Work task:
Only the lines from the beginning of the data through the one with "Delhi to Shimla Taxi Services" belong in the answer, each retyped exactly, with pictures left out.
BEGIN
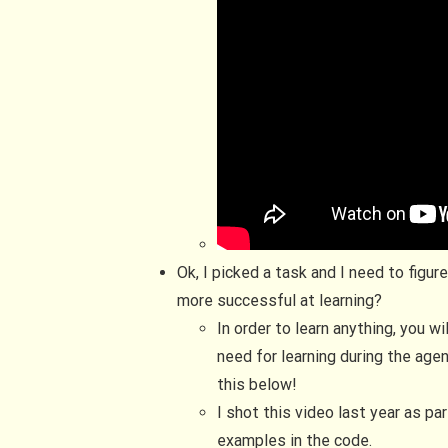
Ok, I picked a task and I need to figu
more successful at learning?
In order to learn anything, you w
need for learning during the agen
this below!
I shot this video last year as pa
examples in the code.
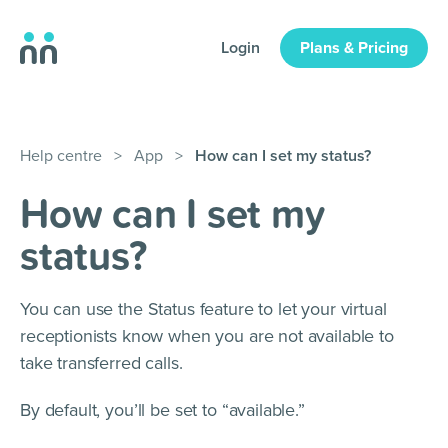
Login
Plans & Pricing
Help centre
>
App
>
How can I set my status?
How can I set my
status?
You can use the Status feature to let your virtual
receptionists know when you are not available to
take transferred calls.
By default, you’ll be set to “available.”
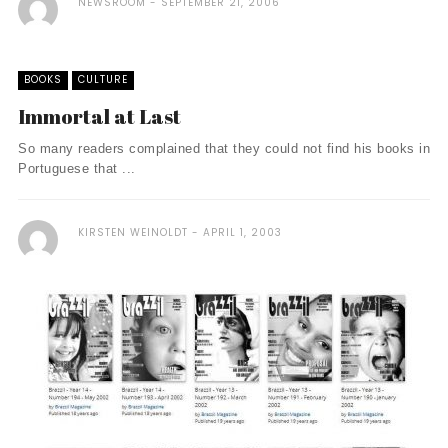
NEWSROOM
SEPTEMBER 21, 2006
BOOKS
CULTURE
Immortal at Last
So many readers complained that they could not find his books in
Portuguese that ...
KIRSTEN WEINOLDT
APRIL 1, 2003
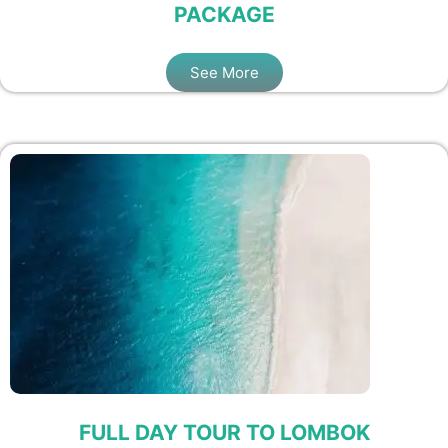
PACKAGE
See More
FULL DAY TOUR TO LOMBOK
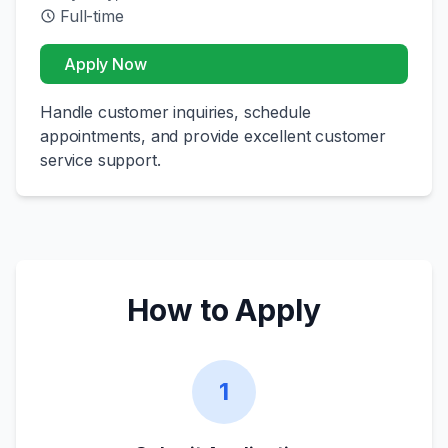
Full-time
Apply Now
Handle customer inquiries, schedule
appointments, and provide excellent customer
service support.
How to Apply
1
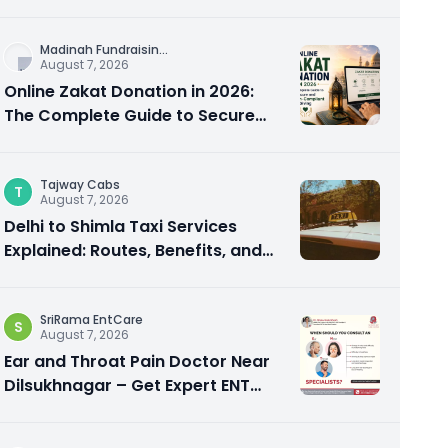
City Experience
Madinah Fundraisin
...
August 7, 2026
Online Zakat Donation in 2026:
The Complete Guide to Secure
and Shariah-Compliant Giving
Tajway Cabs
T
August 7, 2026
Delhi to Shimla Taxi Services
Explained: Routes, Benefits, and
Travel Tips
SriRama EntCare
S
August 7, 2026
Ear and Throat Pain Doctor Near
Dilsukhnagar – Get Expert ENT
Care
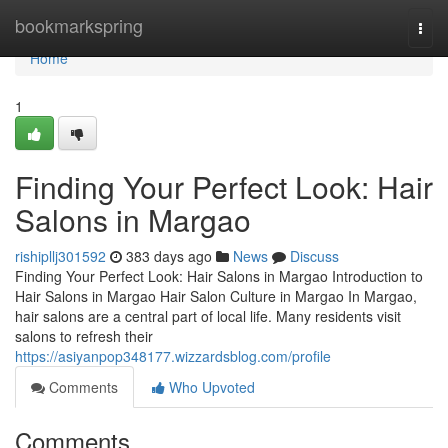
Home
bookmarkspring
Togg
navi
Home
1
Finding Your Perfect Look: Hair
Salons in Margao
rishipllj301592
383 days ago
News
Discuss
Finding Your Perfect Look: Hair Salons in Margao Introduction to
Hair Salons in Margao Hair Salon Culture in Margao In Margao,
hair salons are a central part of local life. Many residents visit
salons to refresh their
https://asiyanpop348177.wizzardsblog.com/profile
Comments
Who Upvoted
Comments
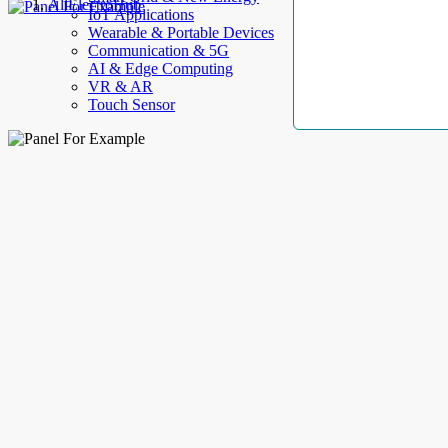
AllElectroHub
IoT Applications
Wearable & Portable Devices
Communication & 5G
AI & Edge Computing
VR & AR
Touch Sensor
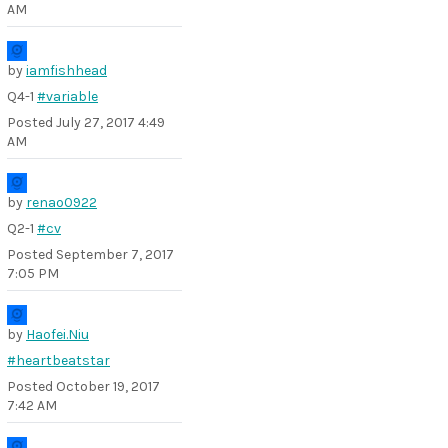
AM
by
iamfishhead
Q4-1
#variable
Posted
July 27, 2017 4:49
AM
by
renao0922
Q2-1
#cv
Posted
September 7, 2017
7:05 PM
by
Haofei.Niu
#heartbeatstar
Posted
October 19, 2017
7:42 AM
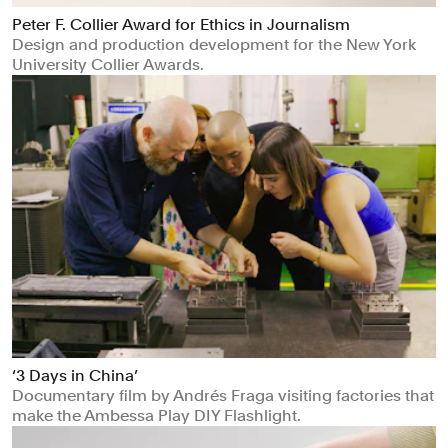
Peter F. Collier Award for Ethics in Journalism
Design and production development for the New York
University Collier Awards.
‘3 Days in China’
Documentary film by Andrés Fraga visiting factories that
make the Ambessa Play DIY Flashlight.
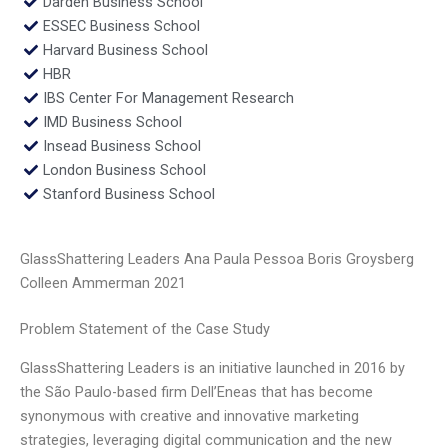
Darden Business School
ESSEC Business School
Harvard Business School
HBR
IBS Center For Management Research
IMD Business School
Insead Business School
London Business School
Stanford Business School
GlassShattering Leaders Ana Paula Pessoa Boris Groysberg
Colleen Ammerman 2021
Problem Statement of the Case Study
GlassShattering Leaders is an initiative launched in 2016 by
the São Paulo-based firm Dell’Eneas that has become
synonymous with creative and innovative marketing
strategies, leveraging digital communication and the new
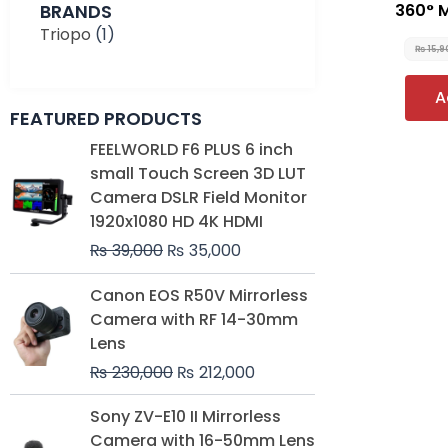
BRANDS
360° 
Triopo
(1)
₨
15,
A
FEATURED PRODUCTS
Original
Current
FEELWORLD F6 PLUS 6 inch
price
price
small Touch Screen 3D LUT
was:
is:
Camera DSLR Field Monitor
₨ 39,000.
₨ 35,000.
1920x1080 HD 4K HDMI
₨
39,000
₨
35,000
Original
Current
Canon EOS R50V Mirrorless
price
price
Camera with RF 14-30mm
was:
is:
Lens
₨ 230,000.
₨ 212,000.
₨
230,000
₨
212,000
Original
Current
Sony ZV-E10 II Mirrorless
price
price
Camera with 16-50mm Lens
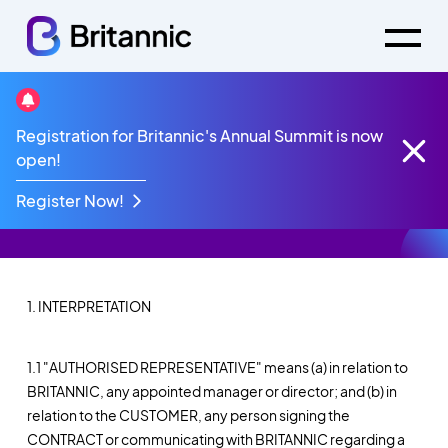
General Terms &
Registration for Britannic's Annual Summit is now
open!
Conditions
Register Now!
1. INTERPRETATION
1.1 "AUTHORISED REPRESENTATIVE" means (a) in relation to
BRITANNIC, any appointed manager or director; and (b) in
relation to the CUSTOMER, any person signing the
CONTRACT or communicating with BRITANNIC regarding a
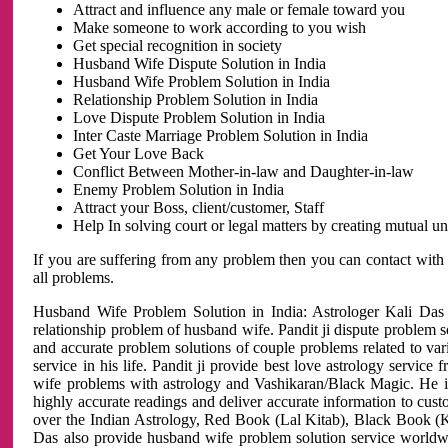
Attract and influence any male or female toward you
Make someone to work according to you wish
Get special recognition in society
Husband Wife Dispute Solution in India
Husband Wife Problem Solution in India
Relationship Problem Solution in India
Love Dispute Problem Solution in India
Inter Caste Marriage Problem Solution in India
Get Your Love Back
Conflict Between Mother-in-law and Daughter-in-law
Enemy Problem Solution in India
Attract your Boss, client/customer, Staff
Help In solving court or legal matters by creating mutual 
If you are suffering from any problem then you can contact with
all problems.
Husband Wife Problem Solution in India: Astrologer Kali Das 
relationship problem of husband wife. Pandit ji dispute problem sol
and accurate problem solutions of couple problems related to vari
service in his life. Pandit ji provide best love astrology servi
wife problems with astrology and Vashikaran/Black Magic. He is 
highly accurate readings and deliver accurate information to cust
over the Indian Astrology, Red Book (Lal Kitab), Black Book (Ka
Das also provide husband wife problem solution service world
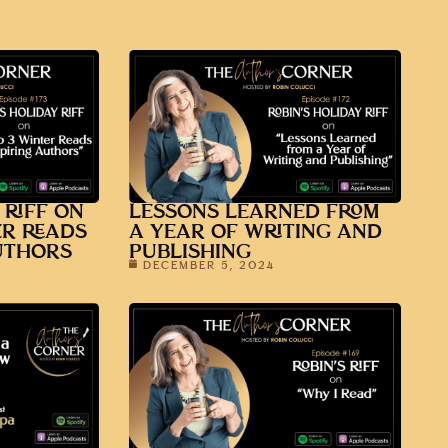
 RIFF ON
LESSONS LEARNED FROM
ER READS
A YEAR OF WRITING AND
UTHORS
PUBLISHING
DECEMBER 5, 2024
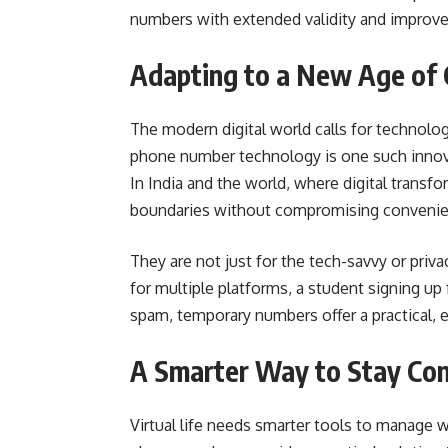
numbers with extended validity and improved
Adapting to a New Age of
The modern digital world calls for technolo
phone number technology is one such innova
In India and the world, where digital transf
boundaries without compromising convenie
They are not just for the tech-savvy or pri
for multiple platforms, a student signing up
spam, temporary numbers offer a practical, ef
A Smarter Way to Stay Co
Virtual life needs smarter tools to manage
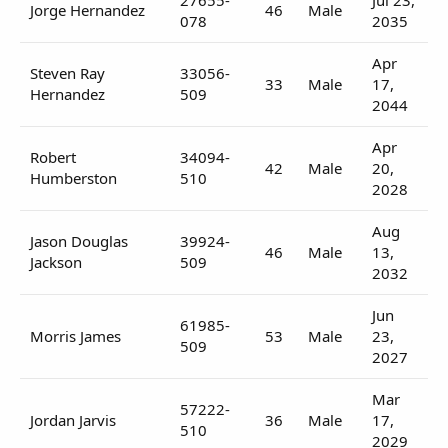
Jorge Hernandez
46
Male
078
2035
Apr
Steven Ray
33056-
33
Male
17,
Hernandez
509
2044
Apr
Robert
34094-
42
Male
20,
Humberston
510
2028
Aug
Jason Douglas
39924-
46
Male
13,
Jackson
509
2032
Jun
61985-
Morris James
53
Male
23,
509
2027
Mar
57222-
Jordan Jarvis
36
Male
17,
510
2029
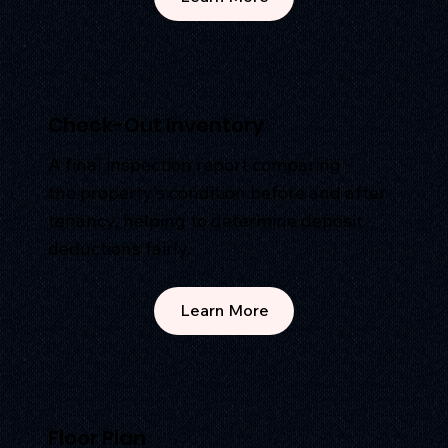
Check-Out Inventory
A final inspection report comparing
the property’s condition before and after
tenancy, helping to determine deposit
deductions fairly.
Learn More
Floor Plan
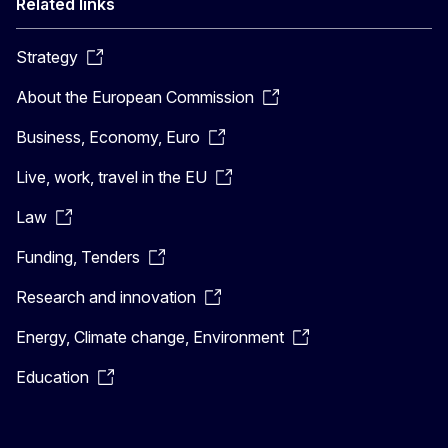
Related links
Strategy
About the European Commission
Business, Economy, Euro
Live, work, travel in the EU
Law
Funding, Tenders
Research and innovation
Energy, Climate change, Environment
Education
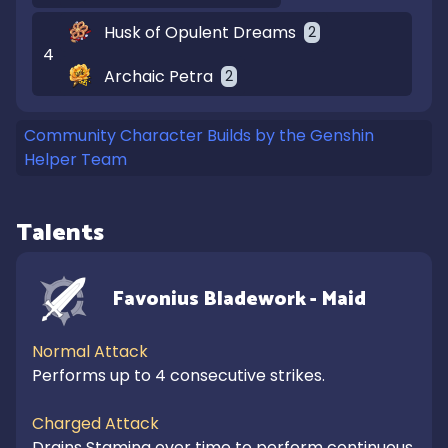
Husk of Opulent Dreams
2
4
Archaic Petra
2
Community Character Builds by the Genshin
Helper Team
Talents
Favonius Bladework - Maid
Normal Attack
Performs up to 4 consecutive strikes.

Charged Attack
Drains Stamina over time to perform continuous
END
Written solution:
Ok, I picked a task and I need to figu
more successful at learning?
In order to learn anything, you w
need for learning during the agen
this below!
I shot this video last year as pa
examples in the code.
Login
Plans & Pricing
Help centre
>
App
>
How can I set my status?
How can I set my
status?
You can use the Status feature to let your virtual
receptionists know when you are not available to
take transferred calls.
By default, you’ll be set to “available.”
NEWSROOM
SEPTEMBER 21, 2006
BOOKS
CULTURE
Immortal at Last
So many readers complained that they could not find his books in
Portuguese that ...
KIRSTEN WEINOLDT
APRIL 1, 2003
PACKAGE
See More
FULL DAY TOUR TO LOMBOK
Full-time
Apply Now
Handle customer inquiries, schedule
appointments, and provide excellent customer
service support.
How to Apply
1
City Experience
Madinah Fundraisin
...
August 7, 2026
Online Zakat Donation in 2026:
The Complete Guide to Secure
and Shariah-Compliant Giving
Tajway Cabs
T
August 7, 2026
Delhi to Shimla Taxi Services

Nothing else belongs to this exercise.